Work to complete » Take the entries that follow and return exactly the lines from the one holding "is ook te weten wat u zelf wilt." through the one holding "kunt u nauwkeurig voorspellen", both included. Nothing else is needed.

(Collected data)

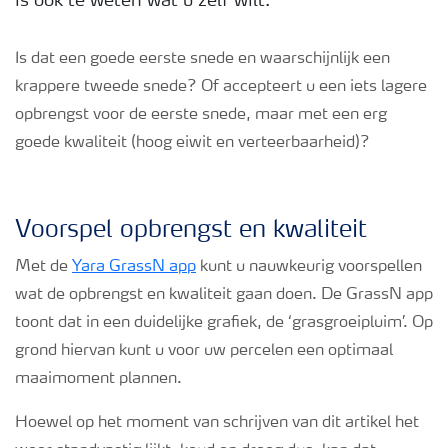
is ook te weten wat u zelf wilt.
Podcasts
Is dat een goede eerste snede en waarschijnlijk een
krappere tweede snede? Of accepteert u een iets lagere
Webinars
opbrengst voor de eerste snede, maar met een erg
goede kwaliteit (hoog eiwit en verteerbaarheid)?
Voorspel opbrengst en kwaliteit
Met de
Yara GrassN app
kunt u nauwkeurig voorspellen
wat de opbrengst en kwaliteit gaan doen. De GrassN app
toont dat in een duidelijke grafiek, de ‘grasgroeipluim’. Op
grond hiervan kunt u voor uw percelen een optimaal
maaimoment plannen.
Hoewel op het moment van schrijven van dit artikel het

==

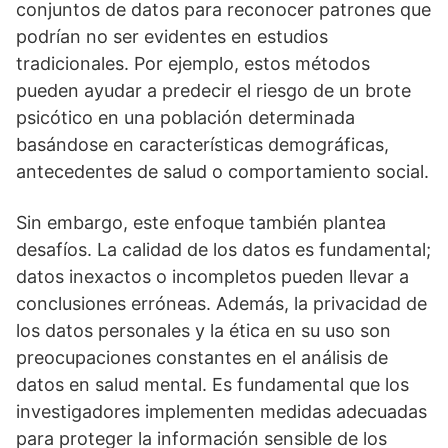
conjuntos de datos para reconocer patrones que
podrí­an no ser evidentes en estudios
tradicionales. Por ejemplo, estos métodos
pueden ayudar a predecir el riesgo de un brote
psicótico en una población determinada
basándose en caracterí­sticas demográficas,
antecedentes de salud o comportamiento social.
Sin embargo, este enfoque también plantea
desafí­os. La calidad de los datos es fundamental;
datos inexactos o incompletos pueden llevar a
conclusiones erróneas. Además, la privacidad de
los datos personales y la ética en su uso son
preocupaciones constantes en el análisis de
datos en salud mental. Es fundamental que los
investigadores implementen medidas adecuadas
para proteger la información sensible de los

==

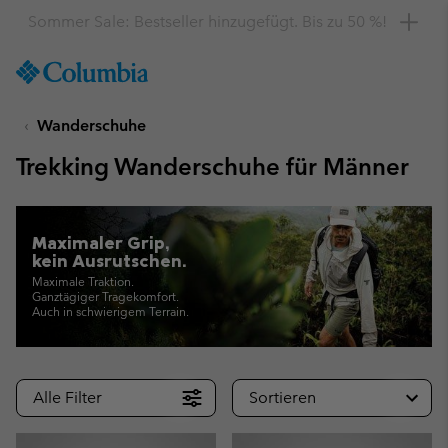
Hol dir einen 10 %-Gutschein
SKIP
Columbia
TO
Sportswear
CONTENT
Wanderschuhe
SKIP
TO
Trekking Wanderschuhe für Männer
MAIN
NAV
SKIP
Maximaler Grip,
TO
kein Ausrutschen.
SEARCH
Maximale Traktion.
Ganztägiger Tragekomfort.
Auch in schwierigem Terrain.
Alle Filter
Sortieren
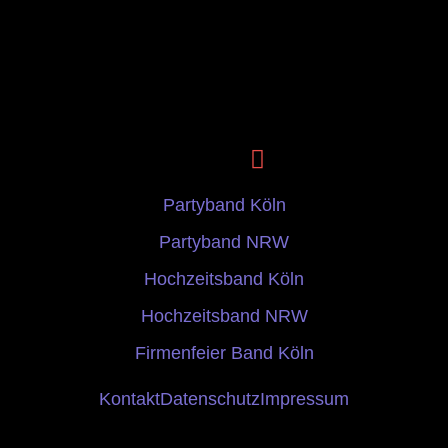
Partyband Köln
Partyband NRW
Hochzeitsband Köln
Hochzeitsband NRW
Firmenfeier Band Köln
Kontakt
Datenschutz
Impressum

Answer box »
is ook te weten wat u zelf wilt.
Podcasts
Is dat een goede eerste snede en waarschijnlijk een
krappere tweede snede? Of accepteert u een iets lagere
Webinars
opbrengst voor de eerste snede, maar met een erg
goede kwaliteit (hoog eiwit en verteerbaarheid)?
Voorspel opbrengst en kwaliteit
Met de
Yara GrassN app
kunt u nauwkeurig voorspellen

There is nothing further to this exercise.